Companies can then refine quality control and assurance as the product moves through the phases of clinical development. This approach has the added benefit of saving companies from investing in quality control early in development only to see the compound perform badly in a clinical trial.
Information that should be included at the IND (investigation new drug) stage includes a stability test protocol showing the integrity of the product for the planned duration of the trial. The FDA also asks for a complete list of the in-process controls and tests performed on the product at each step.

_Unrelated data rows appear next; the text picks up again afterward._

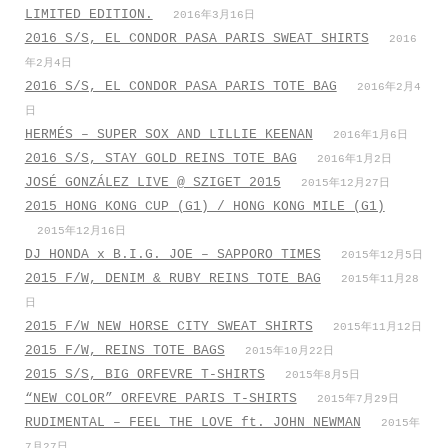
LIMITED EDITION.
2016年3月16日
2016 S/S, EL CONDOR PASA PARIS SWEAT SHIRTS
2016
年2月4日
2016 S/S, EL CONDOR PASA PARIS TOTE BAG
2016年2月4
日
HERMÉS – SUPER SOX AND LILLIE KEENAN
2016年1月6日
2016 S/S, STAY GOLD REINS TOTE BAG
2016年1月2日
JOSÉ GONZÁLEZ LIVE @ SZIGET 2015
2015年12月27日
2015 HONG KONG CUP (G1) / HONG KONG MILE (G1)
2015年12月16日
DJ HONDA x B.I.G. JOE – SAPPORO TIMES
2015年12月5日
2015 F/W, DENIM & RUBY REINS TOTE BAG
2015年11月28
日
2015 F/W NEW HORSE CITY SWEAT SHIRTS
2015年11月12日
2015 F/W, REINS TOTE BAGS
2015年10月22日
2015 S/S, BIG ORFEVRE T-SHIRTS
2015年8月5日
“NEW COLOR” ORFEVRE PARIS T-SHIRTS
2015年7月29日
RUDIMENTAL – FEEL THE LOVE ft. JOHN NEWMAN
2015年
7月27日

In a 2010 presentation at the New York Academy of Sciences Cara Fiore from the FDA said the most common CMC shortcomings relate to a lack of information about processes, facilities, and stability. Failure to provide suitable CMC information can lead to the FDA delaying a proposed investigation.
Final guidance comes 18 months after the FDA published its draft document. The FDA said it received ‘a few comments’, one of which is available here , and these prompted the addition of text related to the scope, definitions, and background section. Changes to improve clarity were also made.